### Work to complete
Each record should be given again exactly, and any picture in it left out.

--

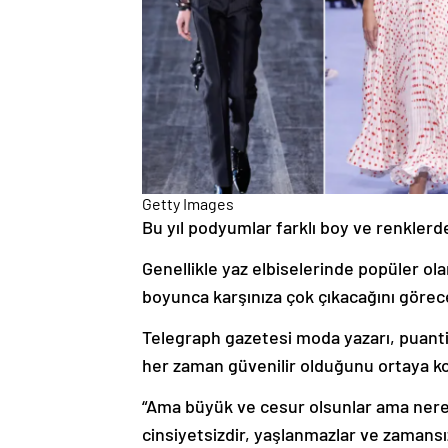
Getty Images
Bu yıl podyumlar farklı boy ve renklerd
Genellikle yaz elbiselerinde popüler ol
boyunca karşınıza çok çıkacağını görec
Telegraph gazetesi moda yazarı, puantiy
her zaman güvenilir olduğunu ortaya k
“Ama büyük ve cesur olsunlar ama nere
cinsiyetsizdir, yaşlanmazlar ve zamansı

--

### Result
Getty Images
Bu yıl podyumlar farklı boy ve renklerd
Genellikle yaz elbiselerinde popüler ol
boyunca karşınıza çok çıkacağını görec
Telegraph gazetesi moda yazarı, puantiy
her zaman güvenilir olduğunu ortaya k
“Ama büyük ve cesur olsunlar ama nere
cinsiyetsizdir, yaşlanmazlar ve zamansı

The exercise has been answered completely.